Maciej Pinkwart

Beznadziejne wybory

 Tutaj skan artykułu

 

Kampanii wyborczej praktycznie nie było, debaty przedwyborcze organizowali dziennikarze, a wszyscy kandydaci reprezentowali przekonanie, że tylko pod ich rządami staniemy się z piątku na sobotę młodzi, piękni i bogaci. Wzdłuż zakopianki jedynie dwóch kandydatów PIS-u było reklamowanych na billboardach, co dowodzi albo dobrego stanu budżetu partii, albo sporej determinacji. Było tak nudno, że jedynie doniesienia z centralnego psychiatryka od czasu do czasu stawały się tematem debaty publicznej. Dyskutowano jedynie na tematy personalne, a i to niechętnie. W Zakopanem tym razem nawet nie pojawiły się wiadome dopiski na plakatach wyborczych – widać partia Narodowo-Patriotyczna skupiła się na walce o czystość działań seksualnych lub szykuje się do kolejnych marszów pamięci pochodniowej. Przykładem tej nędzy demokratycznej stały się njusy, z których dowiadywaliśmy się o tym, że jakiemuś kandydatowi nie udostępniono remizy, co stało się przyczyną protestu wyborczego. Czym program owego kandydata miał się różnić od znajomego strażaków – nie podano.

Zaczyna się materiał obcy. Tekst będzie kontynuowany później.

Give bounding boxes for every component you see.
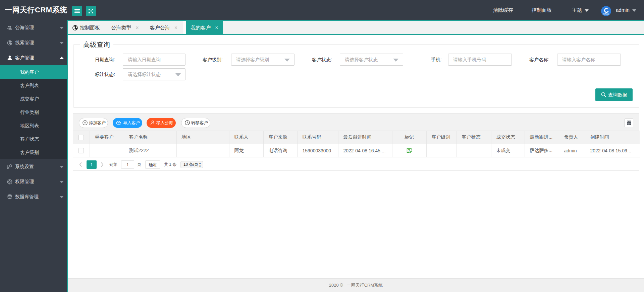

Wygrali więc faworyci, co oczywiście ma swoje zalety, także z dziennikarskiego punktu widzenia, bo nie trzeba się uczyć nowych nazwisk i nowych obiecanek. Działania starej władzy są przewidywalne i pozbawione ryzyka, które zwykle bywa największym wrogiem następnej kadencji. W obu największych urzędach miejskich naszego regionu nie trzeba będzie wymieniać kadry, więc oszczędzi się na finansach i na czasie, zwykle niezbędnym do rozruchu machiny władzy. Interesujące, jak ten czas zostanie zużytkowany.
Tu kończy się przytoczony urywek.